Information shown Block Start
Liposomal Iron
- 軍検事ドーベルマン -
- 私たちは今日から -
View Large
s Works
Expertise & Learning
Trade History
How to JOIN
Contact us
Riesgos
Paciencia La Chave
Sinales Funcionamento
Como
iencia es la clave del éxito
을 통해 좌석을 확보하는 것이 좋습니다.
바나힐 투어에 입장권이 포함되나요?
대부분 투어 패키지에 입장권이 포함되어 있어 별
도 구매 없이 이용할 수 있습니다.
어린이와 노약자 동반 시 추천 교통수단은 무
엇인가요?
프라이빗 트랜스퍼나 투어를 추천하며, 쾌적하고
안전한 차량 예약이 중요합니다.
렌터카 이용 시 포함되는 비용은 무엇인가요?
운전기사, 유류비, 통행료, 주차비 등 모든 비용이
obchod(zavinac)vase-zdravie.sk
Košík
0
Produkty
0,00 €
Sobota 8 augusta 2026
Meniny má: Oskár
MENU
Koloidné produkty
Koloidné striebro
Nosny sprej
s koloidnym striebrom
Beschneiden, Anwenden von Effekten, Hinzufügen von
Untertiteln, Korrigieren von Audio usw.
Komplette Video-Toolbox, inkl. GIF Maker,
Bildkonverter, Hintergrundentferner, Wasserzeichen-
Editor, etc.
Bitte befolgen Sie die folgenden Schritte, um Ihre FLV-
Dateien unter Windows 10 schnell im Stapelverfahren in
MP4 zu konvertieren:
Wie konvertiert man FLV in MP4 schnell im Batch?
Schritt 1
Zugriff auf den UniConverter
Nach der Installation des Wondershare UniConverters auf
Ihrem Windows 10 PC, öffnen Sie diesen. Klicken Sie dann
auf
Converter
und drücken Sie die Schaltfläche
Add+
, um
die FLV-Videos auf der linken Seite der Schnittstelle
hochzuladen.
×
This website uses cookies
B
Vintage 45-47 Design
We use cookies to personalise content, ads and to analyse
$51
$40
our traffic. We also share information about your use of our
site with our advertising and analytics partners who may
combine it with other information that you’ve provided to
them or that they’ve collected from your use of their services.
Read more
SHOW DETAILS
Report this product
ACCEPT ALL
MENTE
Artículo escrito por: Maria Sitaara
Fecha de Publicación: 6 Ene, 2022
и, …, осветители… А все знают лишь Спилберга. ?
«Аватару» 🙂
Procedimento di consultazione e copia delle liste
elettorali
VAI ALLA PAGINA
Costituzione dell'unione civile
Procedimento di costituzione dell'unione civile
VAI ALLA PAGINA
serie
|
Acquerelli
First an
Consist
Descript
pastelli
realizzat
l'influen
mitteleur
Information shown Block End
* What to work on *
The expected answer is every line in the data above that carries the string "Procedimento".

* Solution to the problem *
Procedimento di consultazione e copia delle liste
Procedimento di costituzione dell'unione civile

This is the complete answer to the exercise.